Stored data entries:
+-------+

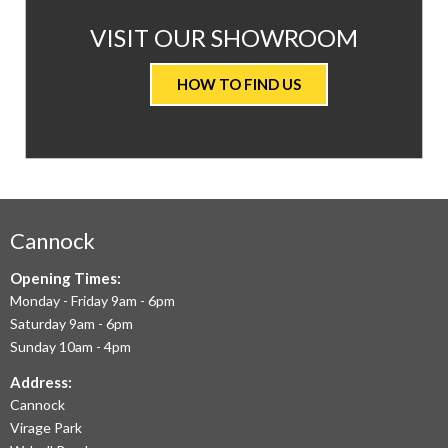
AT
VISIT OUR SHOWROOM
VALUE
HOW TO FIND US
CARPETS
&
FLOORING
WE
AIM
Cannock
TO
Opening Times:
Monday - Friday 9am - 6pm
OFFER
Saturday 9am - 6pm
THE
Sunday 10am - 4pm
LARGEST
Address:
Cannock
RANGE
Virage Park
OF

+-------+

_ABOUT THIS TASK_.
The response must consist of the entries above exactly as they stand, minus any pictures.

_TASK RESPONSE_.
AT
VISIT OUR SHOWROOM
VALUE
HOW TO FIND US
CARPETS
&
FLOORING
WE
AIM
Cannock
TO
Opening Times:
Monday - Friday 9am - 6pm
OFFER
Saturday 9am - 6pm
THE
Sunday 10am - 4pm
LARGEST
Address:
Cannock
RANGE
Virage Park
OF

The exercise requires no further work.